> _REQUIRED WORK_: Scan the records for the word "PukiWiki改造計画". Return each line where it is found.
· · · · · · ·
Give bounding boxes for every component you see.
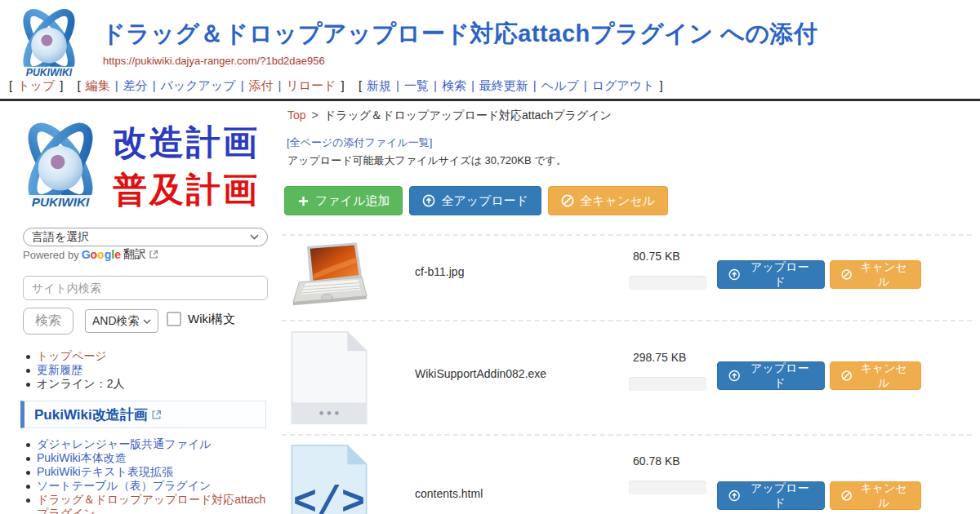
bracket: ] bbox=[341, 78, 345, 92]
file-name: WikiSupportAddin082.exe bbox=[415, 367, 546, 380]
add-files-label: ファイル追加 bbox=[315, 193, 390, 209]
site-search-input[interactable] bbox=[23, 276, 268, 300]
separator: | bbox=[533, 78, 537, 92]
page-url-link[interactable]: https://pukiwiki.dajya-ranger.com/?1bd2d… bbox=[103, 55, 325, 67]
ban-icon bbox=[841, 490, 852, 502]
upload-button[interactable]: アップロード bbox=[717, 481, 825, 510]
cancel-button[interactable]: キャンセル bbox=[830, 361, 921, 390]
upload-all-label: 全アップロード bbox=[441, 193, 528, 209]
upload-progress-bar bbox=[629, 276, 706, 290]
pukiwiki-logo[interactable]: PUKIWIKI bbox=[10, 4, 88, 82]
cancel-button[interactable]: キャンセル bbox=[830, 481, 921, 510]
breadcrumb: Top>ドラッグ＆ドロップアップロード対応attachプラグイン bbox=[287, 109, 612, 123]
wiki-syntax-checkbox[interactable] bbox=[167, 312, 181, 326]
sidebar-link-text-ext[interactable]: PukiWikiテキスト表現拡張 bbox=[37, 465, 173, 478]
file-name: contents.html bbox=[415, 487, 483, 500]
translate-link[interactable]: 翻訳 bbox=[123, 247, 146, 262]
ban-icon bbox=[841, 268, 852, 281]
circle-arrow-up-icon bbox=[422, 194, 435, 207]
nav-item-reload[interactable]: リロード bbox=[286, 78, 336, 92]
nav-item-top[interactable]: トップ bbox=[17, 78, 55, 92]
upload-label: アップロード bbox=[746, 260, 813, 290]
slogan-line-kaizo: 改造計画 bbox=[113, 124, 260, 162]
upload-button[interactable]: アップロード bbox=[717, 260, 825, 289]
sidebar-section-heading-box: PukiWiki改造計画 bbox=[20, 401, 266, 428]
ban-icon bbox=[561, 194, 574, 207]
slogan-line-fukyu: 普及計画 bbox=[113, 171, 260, 209]
wiki-syntax-label: Wiki構文 bbox=[188, 312, 235, 327]
external-link-icon bbox=[151, 410, 162, 420]
add-files-button[interactable]: ファイル追加 bbox=[284, 186, 403, 215]
language-select[interactable]: 言語を選択 bbox=[23, 228, 268, 246]
breadcrumb-separator: > bbox=[312, 109, 318, 122]
sidebar-link-common-files[interactable]: ダジャレンジャー版共通ファイル bbox=[37, 437, 212, 450]
google-logo: Google bbox=[82, 248, 121, 261]
svg-text:</>: </> bbox=[293, 481, 366, 514]
breadcrumb-top-link[interactable]: Top bbox=[287, 109, 306, 122]
nav-item-edit[interactable]: 編集 bbox=[86, 78, 110, 92]
file-row: </> contents.html 60.78 KB アップロード キャンセル bbox=[282, 434, 972, 514]
upload-all-button[interactable]: 全アップロード bbox=[409, 186, 541, 215]
sidebar-link-core-mod[interactable]: PukiWiki本体改造 bbox=[37, 451, 127, 464]
chevron-down-icon bbox=[250, 234, 259, 240]
sidebar-section-heading-link[interactable]: PukiWiki改造計画 bbox=[34, 405, 148, 424]
nav-item-help[interactable]: ヘルプ bbox=[541, 78, 579, 92]
cancel-label: キャンセル bbox=[858, 260, 910, 290]
atom-logo-icon: PUKIWIKI bbox=[10, 4, 88, 84]
search-mode-select[interactable]: AND検索 bbox=[85, 309, 158, 333]
top-navbar: [トップ] [編集|差分|バックアップ|添付|リロード] [新規|一覧|検索|最… bbox=[7, 78, 666, 94]
language-select-value: 言語を選択 bbox=[32, 230, 89, 245]
header-divider bbox=[0, 99, 980, 101]
separator: | bbox=[153, 78, 156, 92]
online-count: オンライン：2人 bbox=[37, 377, 124, 390]
cancel-all-button[interactable]: 全キャンセル bbox=[548, 186, 668, 215]
sidebar-logo-slogan: 改造計画 普及計画 bbox=[113, 124, 260, 209]
sidebar-atom-logo-icon: PUKIWIKI bbox=[11, 113, 109, 220]
nav-item-diff[interactable]: 差分 bbox=[123, 78, 148, 92]
nav-item-logout[interactable]: ログアウト bbox=[592, 78, 655, 92]
all-pages-attach-list-link[interactable]: [全ページの添付ファイル一覧] bbox=[287, 135, 432, 150]
sidebar-link-toppage[interactable]: トップページ bbox=[37, 349, 107, 362]
upload-progress-bar bbox=[629, 481, 706, 494]
cancel-label: キャンセル bbox=[858, 361, 910, 391]
sidebar-link-sort-table[interactable]: ソートテーブル（表）プラグイン bbox=[37, 479, 211, 492]
separator: | bbox=[584, 78, 587, 92]
nav-item-backup[interactable]: バックアップ bbox=[161, 78, 236, 92]
bracket: ] bbox=[659, 78, 662, 92]
upload-button[interactable]: アップロード bbox=[717, 361, 825, 390]
generic-file-icon bbox=[290, 330, 368, 429]
powered-by-label: Powered by bbox=[23, 249, 79, 261]
page-title: ドラッグ＆ドロップアップロード対応attachプラグイン への添付 bbox=[101, 18, 818, 51]
external-link-icon bbox=[149, 250, 158, 259]
plus-icon bbox=[297, 195, 310, 207]
google-translate-attribution: Powered by Google 翻訳 bbox=[23, 247, 158, 262]
sidebar-link-history[interactable]: 更新履歴 bbox=[37, 363, 82, 376]
file-size: 80.75 KB bbox=[633, 250, 680, 263]
nav-item-attach[interactable]: 添付 bbox=[249, 78, 274, 92]
cancel-label: キャンセル bbox=[858, 481, 910, 511]
file-size: 60.78 KB bbox=[633, 454, 680, 467]
sidebar-quick-links: トップページ 更新履歴 オンライン：2人 bbox=[24, 349, 124, 391]
nav-item-list[interactable]: 一覧 bbox=[404, 78, 429, 92]
separator: | bbox=[471, 78, 474, 92]
nav-item-search[interactable]: 検索 bbox=[442, 78, 466, 92]
bracket: [ bbox=[359, 78, 362, 92]
file-size: 298.75 KB bbox=[633, 351, 686, 364]
cancel-button[interactable]: キャンセル bbox=[830, 260, 921, 289]
nav-item-recent[interactable]: 最終更新 bbox=[479, 78, 528, 92]
search-mode-value: AND検索 bbox=[92, 314, 140, 329]
nav-item-new[interactable]: 新規 bbox=[367, 78, 391, 92]
sidebar-site-logo[interactable]: PUKIWIKI 改造計画 普及計画 bbox=[11, 113, 260, 220]
bracket: [ bbox=[78, 78, 81, 92]
circle-arrow-up-icon bbox=[728, 370, 740, 382]
sidebar-link-dnd-attach[interactable]: ドラッグ＆ドロップアップロード対応attachプラグイン bbox=[37, 493, 265, 514]
html-file-icon: </> bbox=[290, 443, 368, 514]
separator: | bbox=[434, 78, 437, 92]
file-row: cf-b11.jpg 80.75 KB アップロード キャンセル bbox=[282, 234, 972, 320]
upload-label: アップロード bbox=[746, 481, 813, 511]
upload-file-list: cf-b11.jpg 80.75 KB アップロード キャンセル bbox=[282, 234, 972, 514]
search-button[interactable]: 検索 bbox=[23, 308, 74, 335]
bracket: [ bbox=[9, 78, 12, 92]
bulk-action-toolbar: ファイル追加 全アップロード 全キャンセル bbox=[284, 186, 668, 215]
circle-arrow-up-icon bbox=[728, 490, 740, 502]
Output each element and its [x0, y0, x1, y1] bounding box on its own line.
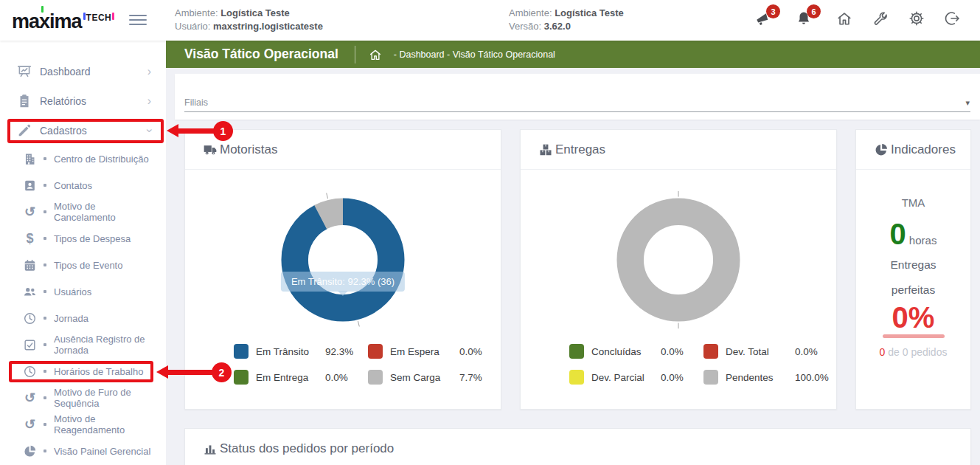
sidebar-item-relatorios[interactable]: Relatórios› [0, 86, 166, 116]
motoristas-card-header: Motoristas [185, 130, 501, 170]
main-content: Filiais ▾ Motoristas Em Trânsito: 92.3% … [166, 68, 980, 465]
home-icon[interactable] [836, 10, 852, 27]
legend-label: Dev. Parcial [591, 372, 661, 383]
annotation-arrowhead-2 [156, 365, 168, 379]
env-value: Logística Teste [220, 7, 290, 18]
legend-item-sem-carga: Sem Carga7.7% [368, 370, 502, 385]
bullet-icon [44, 290, 46, 293]
bell-icon[interactable]: 6 [796, 10, 812, 27]
clock-icon [23, 311, 37, 326]
status-pedidos-header: Status dos pedidos por período [185, 429, 970, 465]
undo-icon: ↺ [23, 418, 37, 432]
filiais-select[interactable]: Filiais [184, 97, 208, 108]
chevron-right-icon: › [147, 95, 151, 107]
sidebar-item-contatos[interactable]: Contatos [0, 172, 166, 199]
legend-label: Concluídas [591, 346, 661, 357]
bullet-icon [44, 264, 46, 266]
sidebar-item-label: Motivo de Reagendamento [54, 413, 156, 435]
breadcrumb-home-icon[interactable] [369, 48, 382, 61]
header-env-version: Ambiente: Logística Teste Versão: 3.62.0 [509, 7, 624, 33]
contact-card-icon [23, 179, 37, 193]
legend-item-dev-parcial: Dev. Parcial0.0% [569, 370, 703, 385]
legend-item-dev-total: Dev. Total0.0% [703, 344, 838, 359]
user-label: Usuário: [175, 21, 210, 32]
legend-label: Dev. Total [726, 346, 795, 357]
calendar-icon [23, 258, 37, 272]
user-value: maxstring.logisticateste [213, 21, 323, 32]
bullet-icon [44, 343, 46, 346]
notification-badge: 3 [766, 4, 780, 18]
logo-suffix: TECH [86, 13, 112, 23]
motoristas-legend: Em Trânsito92.3%Em Espera0.0%Em Entrega0… [234, 344, 501, 385]
pie-chart-icon [874, 142, 889, 157]
sidebar-item-dashboard[interactable]: Dashboard› [0, 57, 166, 86]
sidebar-item-visao-painel-gerencial[interactable]: Visão Painel Gerencial [0, 438, 166, 464]
legend-value: 92.3% [325, 346, 353, 357]
page-titlebar: Visão Tático Operacional - Dashboard - V… [166, 41, 980, 68]
wrench-icon[interactable] [872, 10, 889, 27]
sidebar-item-usuarios[interactable]: Usuários [0, 278, 166, 305]
entregas-card: Entregas Concluídas0.0%Dev. Total0.0%Dev… [520, 129, 837, 410]
legend-label: Em Espera [390, 346, 459, 357]
sidebar-item-motivo-de-furo-de-sequencia[interactable]: ↺Motivo de Furo de Sequência [0, 385, 166, 411]
notification-badge: 6 [807, 4, 821, 18]
entregas-perfeitas-label-1: Entregas [856, 258, 970, 272]
sidebar-item-label: Motivo de Furo de Sequência [54, 387, 156, 409]
bullet-icon [44, 184, 46, 187]
bullet-icon [44, 237, 46, 240]
gear-icon[interactable] [908, 10, 925, 27]
sidebar-nav: Dashboard›Relatórios›Cadastros›Centro de… [0, 41, 166, 464]
sidebar-item-label: Visão Painel Gerencial [54, 446, 150, 457]
presentation-chart-icon [16, 63, 32, 80]
sidebar-item-ausencia-registro-de-jornada[interactable]: Ausência Registro de Jornada [0, 331, 166, 358]
legend-value: 100.0% [795, 372, 829, 383]
sidebar-item-motivo-de-cancelamento[interactable]: ↺Motivo de Cancelamento [0, 199, 166, 225]
annotation-box-2 [9, 361, 153, 382]
pedidos-text: de 0 pedidos [885, 346, 947, 358]
annotation-number-1: 1 [213, 121, 233, 141]
legend-value: 7.7% [459, 372, 482, 383]
legend-swatch [569, 370, 584, 385]
legend-swatch [368, 370, 383, 385]
maximatech-logo[interactable]: maxima TECH [12, 9, 114, 34]
bullet-icon [44, 317, 46, 320]
logout-icon[interactable] [945, 10, 961, 27]
logo-tick-blue [83, 13, 86, 20]
legend-value: 0.0% [459, 346, 482, 357]
checkbox-icon [23, 338, 37, 352]
megaphone-icon[interactable]: 3 [755, 10, 771, 27]
sidebar-item-jornada[interactable]: Jornada [0, 305, 166, 331]
users-icon [23, 285, 37, 299]
sidebar: Dashboard›Relatórios›Cadastros›Centro de… [0, 41, 166, 465]
indicadores-body: TMA 0horas Entregas perfeitas 0% 0 de 0 … [856, 196, 970, 358]
filiais-filter-card: Filiais ▾ [175, 74, 980, 120]
legend-item-em-espera: Em Espera0.0% [368, 344, 502, 359]
sidebar-item-tipos-de-despesa[interactable]: $Tipos de Despesa [0, 225, 166, 252]
sidebar-item-label: Tipos de Evento [54, 260, 122, 271]
hamburger-menu-icon[interactable] [129, 15, 147, 25]
entregas-perfeitas-percent: 0% [856, 303, 970, 332]
sidebar-item-centro-de-distribuicao[interactable]: Centro de Distribuição [0, 145, 166, 172]
tma-value: 0 [890, 218, 906, 250]
logo-tick-green [41, 6, 44, 13]
legend-item-pendentes: Pendentes100.0% [703, 370, 838, 385]
page-title: Visão Tático Operacional [166, 46, 338, 62]
legend-value: 0.0% [325, 372, 348, 383]
annotation-arrow-shaft-1 [178, 128, 216, 134]
bullet-icon [44, 157, 46, 160]
status-pedidos-card: Status dos pedidos por período [184, 428, 971, 465]
sidebar-item-label: Relatórios [40, 95, 147, 107]
legend-value: 0.0% [661, 372, 684, 383]
caret-down-icon[interactable]: ▾ [965, 98, 970, 108]
sidebar-item-tipos-de-evento[interactable]: Tipos de Evento [0, 252, 166, 278]
titlebar-divider [355, 46, 355, 63]
legend-swatch [234, 344, 249, 359]
annotation-number-2: 2 [212, 362, 232, 382]
entregas-perfeitas-label-2: perfeitas [856, 283, 970, 297]
logo-text: maxima [12, 10, 82, 33]
legend-label: Em Trânsito [256, 346, 325, 357]
percent-underline-bar [883, 334, 945, 338]
pedidos-footer: 0 de 0 pedidos [856, 346, 970, 358]
sidebar-item-motivo-de-reagendamento[interactable]: ↺Motivo de Reagendamento [0, 411, 166, 438]
status-pedidos-title: Status dos pedidos por período [220, 441, 394, 456]
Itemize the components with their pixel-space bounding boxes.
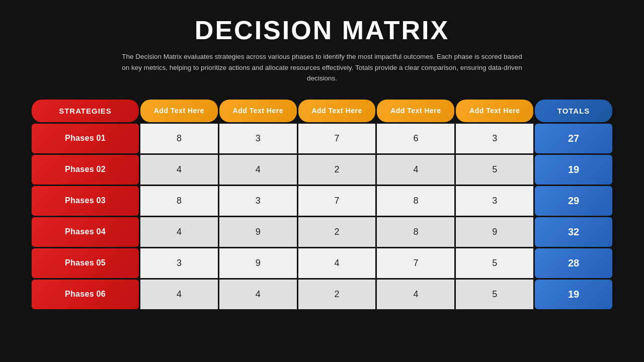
data-cell: 4 bbox=[140, 217, 218, 247]
data-cell: 7 bbox=[377, 248, 454, 278]
data-cell: 5 bbox=[456, 155, 533, 185]
table-row: Phases 038378329 bbox=[32, 186, 612, 216]
data-cell: 3 bbox=[456, 124, 533, 153]
data-cell: 8 bbox=[377, 217, 454, 247]
phase-label-cell: Phases 03 bbox=[32, 186, 139, 216]
data-cell: 9 bbox=[456, 217, 533, 247]
data-cell: 8 bbox=[140, 124, 218, 153]
col5-header: Add Text Here bbox=[456, 100, 533, 122]
data-cell: 2 bbox=[298, 155, 376, 185]
col1-header: Add Text Here bbox=[140, 100, 218, 122]
total-cell: 28 bbox=[535, 248, 612, 278]
col3-header: Add Text Here bbox=[298, 100, 376, 122]
table-row: Phases 018376327 bbox=[32, 124, 612, 153]
decision-matrix-table: STRATEGIES Add Text Here Add Text Here A… bbox=[30, 98, 614, 311]
data-cell: 7 bbox=[298, 124, 376, 153]
data-cell: 3 bbox=[456, 186, 533, 216]
table-row: Phases 044928932 bbox=[32, 217, 612, 247]
data-cell: 8 bbox=[377, 186, 454, 216]
strategies-header: STRATEGIES bbox=[32, 100, 139, 122]
matrix-table-wrapper: STRATEGIES Add Text Here Add Text Here A… bbox=[30, 98, 614, 311]
data-cell: 9 bbox=[219, 217, 297, 247]
data-cell: 7 bbox=[298, 186, 376, 216]
table-row: Phases 064424519 bbox=[32, 280, 612, 309]
col4-header: Add Text Here bbox=[377, 100, 454, 122]
data-cell: 6 bbox=[377, 124, 454, 153]
phase-label-cell: Phases 05 bbox=[32, 248, 139, 278]
data-cell: 2 bbox=[298, 217, 376, 247]
data-cell: 4 bbox=[140, 155, 218, 185]
table-row: Phases 024424519 bbox=[32, 155, 612, 185]
data-cell: 5 bbox=[456, 248, 533, 278]
phase-label-cell: Phases 04 bbox=[32, 217, 139, 247]
table-row: Phases 053947528 bbox=[32, 248, 612, 278]
page-subtitle: The Decision Matrix evaluates strategies… bbox=[121, 51, 523, 84]
data-cell: 8 bbox=[140, 186, 218, 216]
total-cell: 27 bbox=[535, 124, 612, 153]
data-cell: 4 bbox=[377, 155, 454, 185]
data-cell: 4 bbox=[140, 280, 218, 309]
total-cell: 32 bbox=[535, 217, 612, 247]
data-cell: 4 bbox=[219, 155, 297, 185]
phase-label-cell: Phases 06 bbox=[32, 280, 139, 309]
data-cell: 4 bbox=[377, 280, 454, 309]
data-cell: 2 bbox=[298, 280, 376, 309]
col2-header: Add Text Here bbox=[219, 100, 297, 122]
data-cell: 9 bbox=[219, 248, 297, 278]
totals-header: TOTALS bbox=[535, 100, 612, 122]
phase-label-cell: Phases 01 bbox=[32, 124, 139, 153]
total-cell: 19 bbox=[535, 280, 612, 309]
data-cell: 4 bbox=[219, 280, 297, 309]
data-cell: 5 bbox=[456, 280, 533, 309]
total-cell: 19 bbox=[535, 155, 612, 185]
data-cell: 3 bbox=[219, 186, 297, 216]
phase-label-cell: Phases 02 bbox=[32, 155, 139, 185]
page-title: DECISION MATRIX bbox=[195, 15, 449, 45]
data-cell: 4 bbox=[298, 248, 376, 278]
data-cell: 3 bbox=[219, 124, 297, 153]
data-cell: 3 bbox=[140, 248, 218, 278]
total-cell: 29 bbox=[535, 186, 612, 216]
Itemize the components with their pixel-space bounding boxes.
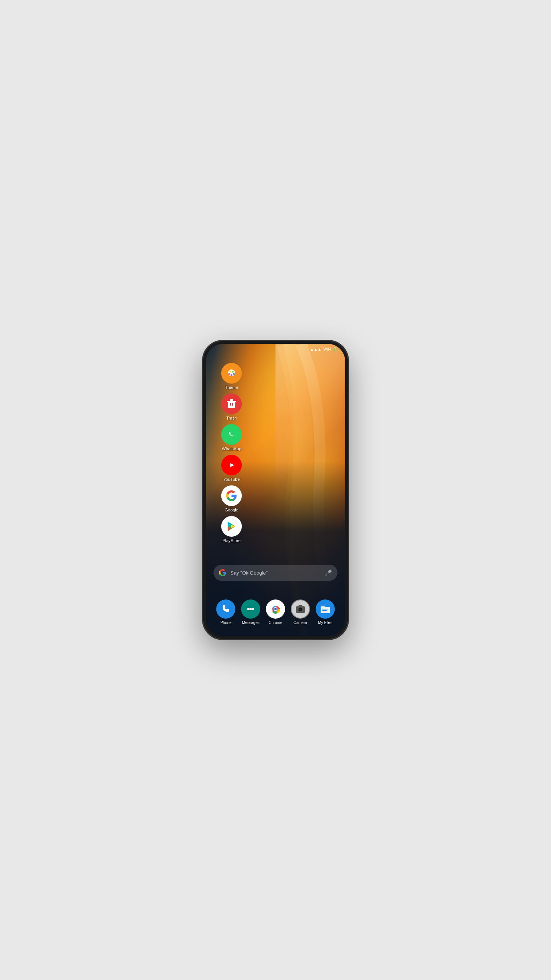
app-icons-list: Theme Trash [221,363,242,543]
svg-point-18 [247,608,249,610]
phone-dock-icon [216,599,235,619]
svg-rect-8 [230,399,233,401]
theme-label: Theme [225,385,238,390]
mic-icon: 🎤 [324,569,332,577]
svg-point-2 [230,371,231,373]
svg-point-1 [228,373,230,375]
svg-point-11 [227,430,236,439]
google-label: Google [225,508,238,512]
app-item-youtube[interactable]: YouTube [221,455,242,482]
messages-dock-icon [241,599,260,619]
playstore-label: PlayStore [222,538,241,543]
myfiles-dock-label: My Files [318,621,332,625]
dock-item-camera[interactable]: Camera [291,599,310,625]
app-item-google[interactable]: Google [221,485,242,512]
whatsapp-label: WhatsApp [222,446,241,451]
svg-rect-10 [232,403,233,406]
svg-rect-9 [230,403,231,406]
phone-screen: ▲▲▲ WiFi 🔋 Theme [206,344,345,636]
google-logo-search [219,569,227,577]
battery-icon: 🔋 [333,347,337,351]
phone-device: ▲▲▲ WiFi 🔋 Theme [203,341,348,639]
dock-item-myfiles[interactable]: My Files [316,599,335,625]
svg-rect-32 [322,609,328,609]
svg-point-19 [249,608,252,610]
whatsapp-icon [221,424,242,445]
camera-dock-label: Camera [293,621,307,625]
svg-point-25 [274,608,277,610]
phone-dock-label: Phone [220,621,231,625]
google-icon [221,485,242,506]
svg-point-30 [299,609,300,609]
app-item-theme[interactable]: Theme [221,363,242,390]
dock-item-chrome[interactable]: Chrome [266,599,285,625]
playstore-icon [221,516,242,537]
signal-icon: ▲▲▲ [310,347,321,351]
trash-icon [221,394,242,414]
chrome-dock-label: Chrome [269,621,282,625]
dock-item-phone[interactable]: Phone [216,599,235,625]
wifi-icon: WiFi [323,347,331,351]
svg-rect-31 [321,607,330,613]
svg-point-20 [252,608,254,610]
svg-point-5 [231,374,233,376]
app-item-whatsapp[interactable]: WhatsApp [221,424,242,451]
svg-rect-6 [228,402,235,408]
app-item-trash[interactable]: Trash [221,394,242,420]
app-item-playstore[interactable]: PlayStore [221,516,242,543]
svg-rect-7 [227,401,236,402]
svg-rect-33 [322,610,327,611]
youtube-icon [221,455,242,475]
myfiles-dock-icon [316,599,335,619]
camera-dock-icon [291,599,310,619]
svg-point-3 [232,371,234,373]
app-dock: Phone Messages [210,595,341,625]
youtube-label: YouTube [223,477,240,482]
status-bar: ▲▲▲ WiFi 🔋 [206,344,345,354]
trash-label: Trash [226,416,237,420]
theme-icon [221,363,242,384]
dock-item-messages[interactable]: Messages [241,599,260,625]
chrome-dock-icon [266,599,285,619]
search-bar[interactable]: Say "Ok Google" 🎤 [214,565,337,581]
messages-dock-label: Messages [242,621,259,625]
svg-point-4 [233,373,235,375]
search-placeholder: Say "Ok Google" [230,570,321,576]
· · · · · · ·
> _TASK ANSWER_:
sidebar-section-heading-box: PukiWiki改造計画 bbox=[20, 401, 266, 428]
sidebar-section-heading-link[interactable]: PukiWiki改造計画 bbox=[34, 405, 148, 424]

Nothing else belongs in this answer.